'I felt like after crawling through a field of barbed wire and finally reaching what I thought was the end, it just turned out that it was the horizon,' Amanda Knox told ABC's Diana Sawyer in her first television interview, which premieres on Tuesday night..
Italy's Court of Cessation, the country's highest court, threw out her 2011 acquittal and ordered a new trial last month.
Knox is a student at the University of Washington who was initially found guilty after her roommate Meredith Kercher's throat was slashed and body was found in the bedroom she shared with Knox and others in Perugia, an Italian university town where the two women were exchange students.
Her murder, the courts said, was a result of a drug-fueled sex game gone wrong. Knox and ex-boyfriend Raffaelle Sollecito denied all wrongdoings, also saying they were not in the apartment on that evening, but they acknowledged their smoking marijuana may have impaired their memories, court documents revealed.

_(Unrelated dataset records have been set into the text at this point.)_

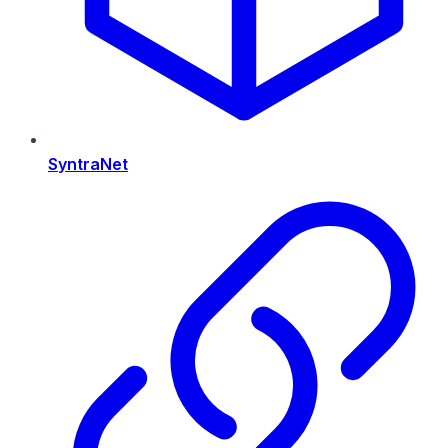
SyntraNet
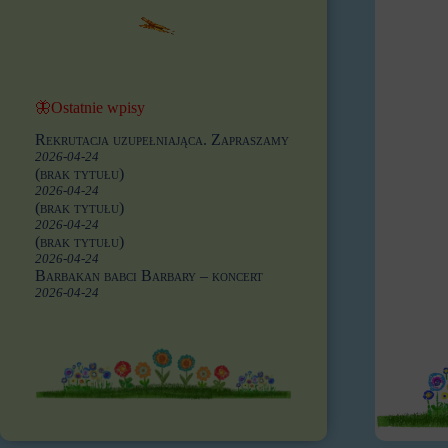
🦋Ostatnie wpisy
Rekrutacja uzupełniająca. Zapraszamy
2026-04-24
(brak tytułu)
2026-04-24
(brak tytułu)
2026-04-24
(brak tytułu)
2026-04-24
Barbakan babci Barbary – koncert
2026-04-24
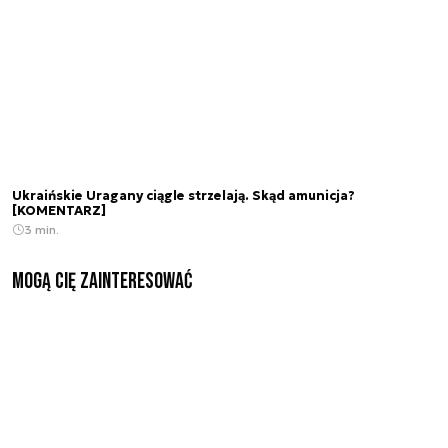
Ukraińskie Uragany ciągle strzelają. Skąd amunicja?
[KOMENTARZ]
3 min.
Mogą Cię zainteresować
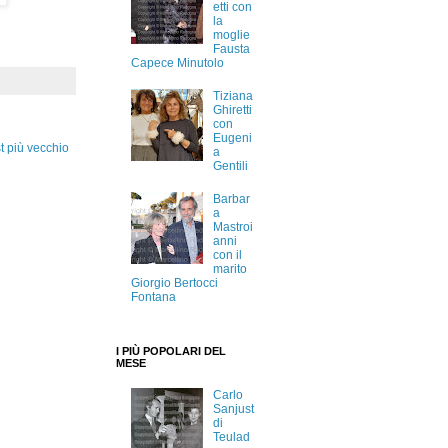
etti con
la
moglie
Fausta
Capece Minutolo
Tiziana
Ghiretti
con
Eugeni
t più vecchio
a
Gentili
Barbar
a
Mastroi
anni
con il
marito
Giorgio Bertocci
Fontana
I PIÙ POPOLARI DEL
MESE
Carlo
Sanjust
di
Teulad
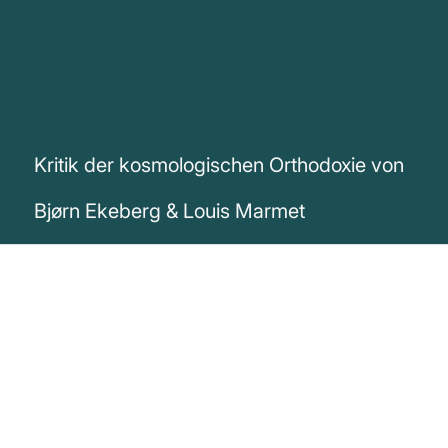
Kritik der kosmologischen Orthodoxie von
Bjørn Ekeberg & Louis Marmet
„Die derzeitige Orthodoxie der Kosmologie
beruht auf ungeprüften Annahmen, die
massive Auswirkungen auf unsere Sicht
des Universums haben. Von der Größe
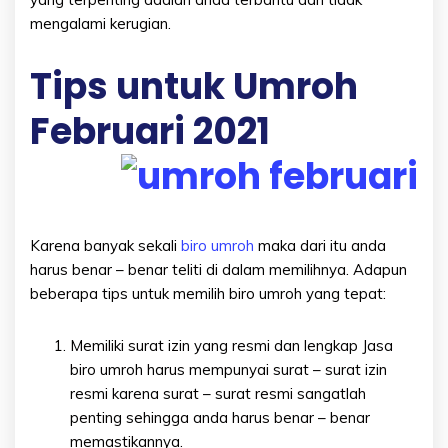
mengalami kerugian.
Tips untuk Umroh
Februari 2021
Karena banyak sekali
biro umroh
maka dari itu anda
harus benar – benar teliti di dalam memilihnya. Adapun
beberapa tips untuk memilih biro umroh yang tepat:
Memiliki surat izin yang resmi dan lengkap Jasa
biro umroh harus mempunyai surat – surat izin
resmi karena surat – surat resmi sangatlah
penting sehingga anda harus benar – benar
memastikannya.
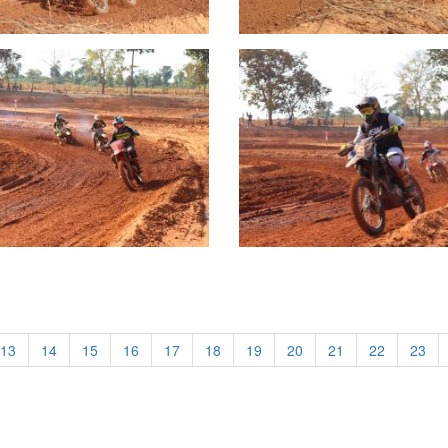
13
14
15
16
17
18
19
20
21
22
23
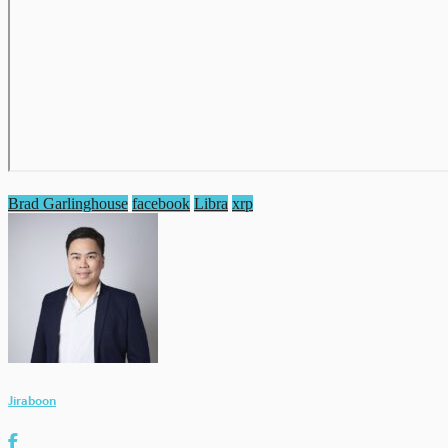
Brad Garlinghouse
facebook
Libra
xrp
Jiraboon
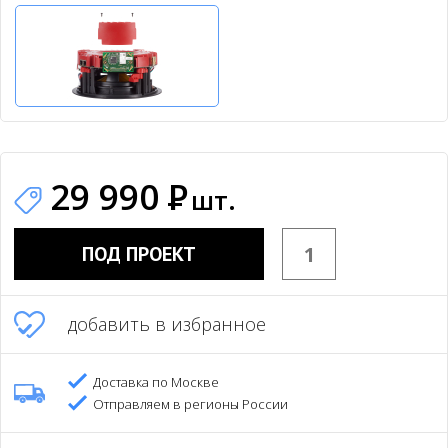
29 990
Р
шт.
ПОД ПРОЕКТ
добавить в избранное
Доставка по Москве
Отправляем в регионы России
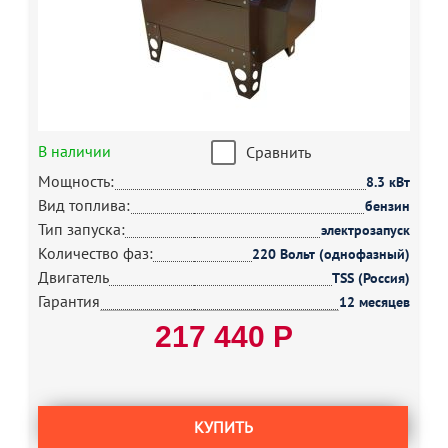
В наличии
Сравнить
Мощность:
8.3 кВт
Вид топлива:
бензин
Тип запуска:
электрозапуск
Количество фаз:
220 Вольт (однофазный)
Двигатель
TSS (Россия)
Гарантия
12 месяцев
217 440 Р
КУПИТЬ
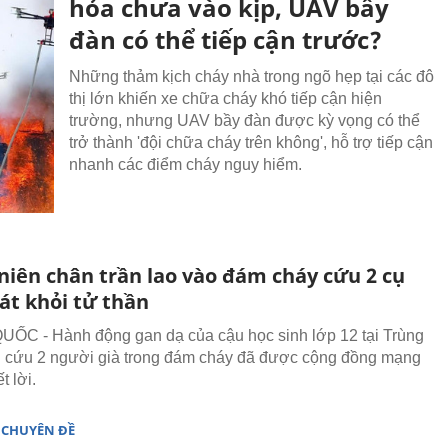
hỏa chưa vào kịp, UAV bầy
đàn có thể tiếp cận trước?
Những thảm kịch cháy nhà trong ngõ hẹp tại các đô
thị lớn khiến xe chữa cháy khó tiếp cận hiện
trường, nhưng UAV bầy đàn được kỳ vọng có thể
trở thành 'đội chữa cháy trên không', hỗ trợ tiếp cận
nhanh các điểm cháy nguy hiểm.
niên chân trần lao vào đám cháy cứu 2 cụ
át khỏi tử thần
C - Hành động gan dạ của cậu học sinh lớp 12 tại Trùng
 cứu 2 người già trong đám cháy đã được cộng đồng mạng
t lời.
 CHUYÊN ĐỀ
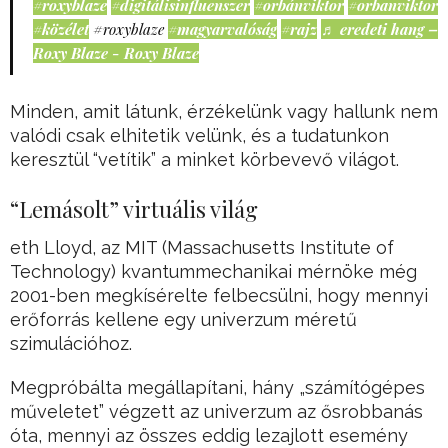
#roxyblaze
#digitálisinfluenszer
#orbánviktor
#orbanviktor
#közélet
#roxyblaze
#magyarvalóság
#rajz
♬ eredeti hang –
Roxy Blaze - Roxy Blaze
Minden, amit látunk, érzékelünk vagy hallunk nem
valódi csak elhitetik velünk, és a tudatunkon
keresztül “vetítik” a minket körbevevő világot.
“Lemásolt” virtuális világ
eth Lloyd, az MIT (Massachusetts Institute of
Technology) kvantummechanikai mérnöke még
2001-ben megkísérelte felbecsülni, hogy mennyi
erőforrás kellene egy univerzum méretű
szimulációhoz.
Megpróbálta megállapítani, hány „számítógépes
műveletet” végzett az univerzum az ősrobbanás
óta, mennyi az összes eddig lezajlott esemény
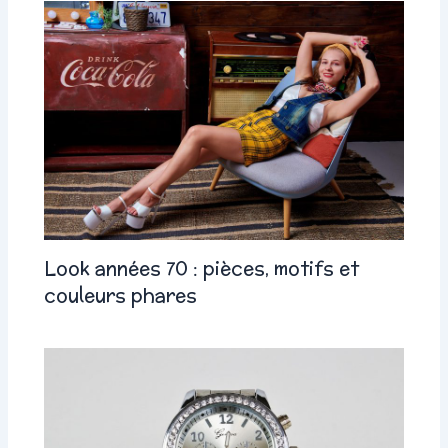
Look années 70 : pièces, motifs et
couleurs phares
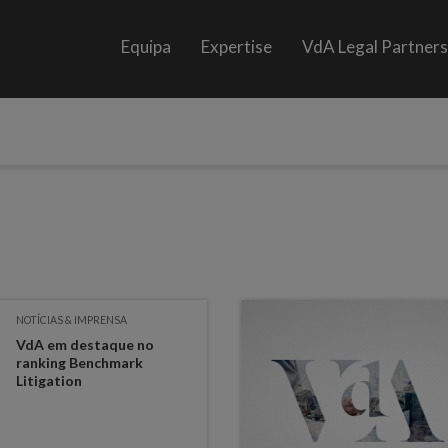
Equipa
Expertise
VdA Legal Partner
NOTÍCIAS & IMPRENSA
VdA em destaque no
ranking Benchmark
Litigation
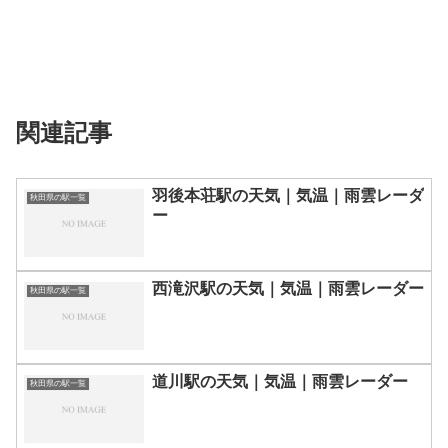
関連記事
羽後本荘駅の天気｜気温｜雨雲レーダ
秋田県の駅一覧
ー
西滝沢駅の天気｜気温｜雨雲レーダー
秋田県の駅一覧
道川駅の天気｜気温｜雨雲レーダー
秋田県の駅一覧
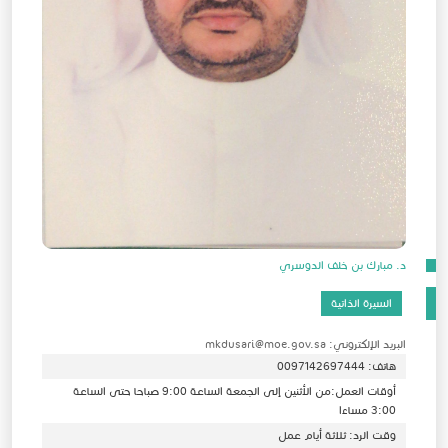
د. مبارك بن خلف الدوسري
السيرة الذاتية
البريد الإلكتروني: mkdusari@moe.gov.sa
هاتف: 0097142697444
أوقات العمل:من الأثنين إلى الجمعة الساعة 9:00 صباحا حتى الساعة
3:00 مساءا
وقت الرد: ثلاثة أيام عمل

ABC News Primetime Special on Tuesday evening is the first in-depth interview Knox has given since returning to Seattle. She also has a memoir, Waiting to Be Heard, due out on Tuesday.
"I was in the courtroom when they were calling me a devil. It's one thing to be called certain things in the media, it's another thing to be sitting in the courtroom, fighting for your life while people are calling you a devil," Knox told Sawyer.
Knox is not required to return to Italy for the new proceedings and will not be extradited, according to the report. Her lawyer told ABC that he expects the new trial to begin next year.
"For all intents and purposes, I was a murderer; whether I was or not. And I had to live with the idea that would be my life," she said. "It's not fair that there is not a satisfactory answer for what happened to Meredith, and the attention that's been taken away from her and what happened to her is not fair," she added.